The studios have a great strategy that helps investors lessen the risk of failure and that is called "slates". I'm not going to get into details around this strategy, as always, with several projects in your pocket, this can be something for you.

Quick information: Get 3 to 5 films or "VR episodes" together of a similar genre or idea and approach investors with this list of projects (slate). What you want to do is to show that you have more than one idea (actual productions that will happen) and what you need is for one of these to succeed on the market. The idea is that the successful project will recoup the investment made in the less successful projects. As with everything else, if you go with a slate, make sure all of them are great projects with different people behind them. Getting a couple of projects together that have clear value, energy and talent behind them is not easy. Being engaged and creatively invested in all of them is even harder.

 

Pre sales & Co-productions

Now we are talking. This is probably the best chance you'll get if you need funding. Also, this is a good way to see if a project is worth jumping on, if you are an investor. As an investor it's always a good sign if someone has already invested in a production. If a distributor made a pre-sale deal before you come in, that is also a good sign.

Co-productions can be a great way of knowing if a project is doable. For example a smaller production company might get a bigger production company to help in certain areas and that is making the whole project much more interesting for potential investors or team members.

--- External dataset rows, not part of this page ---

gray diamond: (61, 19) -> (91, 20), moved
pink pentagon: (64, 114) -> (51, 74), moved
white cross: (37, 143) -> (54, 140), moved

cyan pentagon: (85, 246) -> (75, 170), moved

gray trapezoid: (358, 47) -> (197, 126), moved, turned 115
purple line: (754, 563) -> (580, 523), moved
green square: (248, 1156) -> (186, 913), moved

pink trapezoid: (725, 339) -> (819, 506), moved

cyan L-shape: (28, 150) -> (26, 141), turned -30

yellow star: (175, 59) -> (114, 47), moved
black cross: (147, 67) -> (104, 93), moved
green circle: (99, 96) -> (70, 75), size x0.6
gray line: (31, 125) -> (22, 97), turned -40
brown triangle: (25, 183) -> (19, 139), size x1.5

Quick information: Sell your movie or project upfront (pre-sales) and/or join producers in other companies (or countries) for a joint project. By co-producing you can take advantage of soft money not normally accessible to your production, either by being a stronger entity or by expanding your network. This is usually the best or at least the easiest way of getting started. If you ask me as an investor, I would feel safer to know that there are a team behind a project, rather than one company or one entity. If you own the project and are honest with your capabilities and knows where you need support, then that is a sign that this individual is serious. I always tell people to not get too attached to their projects because the drawback with having co-producers is that they might want to exercise creative control. This might not be the easiest thing to accept for some.

 

Product placement

I get asked about this one a lot and I include this just for that reason. Product placement or brand integration should not be included in a budget. If you are looking for companies to include their products in your project, you should first of all have the project fully financed. However, for the right project, product placement can be a great addition but many projects are simply to small to even be considered for brand integration. Talk to local companies if you really want to use brands in your project.

Quick information: Unless you have a great project and exceptional talent, just skip branding and sponsoring. If you do try to approach companies to include their products in your project, please do us all a favor and be fully financed before you reach out, trust me on this one.